Keynote Speakers
UNESCO Chair in Cultural Property Protection and Peace
Newcastle University
The United Kingdom
President
Blue Shield International
The Netherlands
Professor Peter Stone OBE
Peter is currently the UNESCO Chair in Cultural Property Protection and Peace at Newcastle – the only such Chair in the world. In August 2020, Peter was elected as President of the Blue Shield having served as Vice President between 2017 and 2020. The Blue Shield is the international NGO created in 1996 to advise UNESCO on the protection of cultural heritage in the event of armed conflict. He was Chair of the UK national committee of the Blue Shield between 2013 and 2020. Peter was previously Head of the School of Arts and Cultures and Professor of Heritage Studies in the International Centre for Cultural and Heritage Studies at Newcastle. Before joining Newcastle he had worked for English Heritage, as a field archaeologist, and history teacher.
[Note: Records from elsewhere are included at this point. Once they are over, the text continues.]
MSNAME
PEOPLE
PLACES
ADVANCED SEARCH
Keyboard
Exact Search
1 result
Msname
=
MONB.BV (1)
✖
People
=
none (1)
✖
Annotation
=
In 2003 Peter was advisor to the UK’s Ministry of Defence regarding the identification and protection of the archaeological cultural heritage in Iraq. He has remained active in working with the military to refine attitudes and develop processes for the better protection of cultural property in times of conflict. He has written extensively on this topic including co-editing, with Joanne Farchakh Bajjaly, The Destruction of Cultural Heritage in Iraq (2008) and editing Cultural Heritage, Ethics and the Military (2011). His article ‘The 4 Tier approach’ led directly to the establishment of a Joint Service Cultural Property Protection Unit in UK forces to become operational in 2019/20.
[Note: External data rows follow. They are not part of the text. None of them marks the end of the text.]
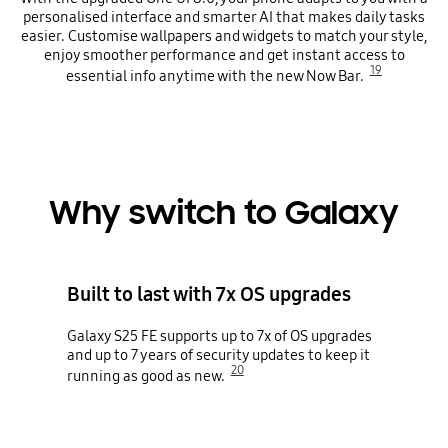
personalised interface and smarter AI that makes daily tasks
easier. Customise wallpapers and widgets to match your style,
enjoy smoother performance and get instant access to
19
essential info anytime with the new Now Bar.
Why switch to Galaxy
Built to last with 7x OS upgrades
Galaxy S25 FE supports up to 7x of OS upgrades
and up to 7 years of security updates to keep it
20
running as good as new.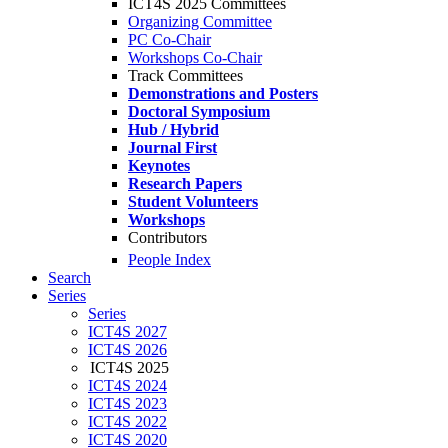
ICT4S 2025 Committees
Organizing Committee
PC Co-Chair
Workshops Co-Chair
Track Committees
Demonstrations and Posters
Doctoral Symposium
Hub / Hybrid
Journal First
Keynotes
Research Papers
Student Volunteers
Workshops
Contributors
People Index
Search
Series
Series
ICT4S 2027
ICT4S 2026
ICT4S 2025
ICT4S 2024
ICT4S 2023
ICT4S 2022
ICT4S 2020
Peter was appointed to the University in 1997, as Director of the International Centre for Cultural and Heritage Studies (ICCHS) in the School of Arts and Cultures in 2001, and as Head of School in 2006 (until December 2015). Between 1998 and 2008 he was Honorary Chief Executive Officer of the World Archaeological Congress. He was awarded an OBE in the 2011 Queen’s Birthday Honours List for services to heritage education.
Saving Cultural Property In Armed Conflict: The Work Of The Blue Shield
In 1953 Luther Evans, Director General of UNESCO, addressed those drafting what was to become the 1954 Hague Convention on the Protection of Cultural Property in the Event of Armed Conflict, stressing that they had been brought together not only to draft the convention but also to create the “Red Cross for Cultural Property”. Evans realised that cultural property protection (CPP) could not be delivered by the fledgling UNESCO but would need an independent, impartial, and neutral organisation. While the assembled experts renamed Evans’ organisation the ‘Blue and White Shield’ after the formal emblem of the organisation it was not to be until 42 years later that the International Committee of the Blue Shield was actually established.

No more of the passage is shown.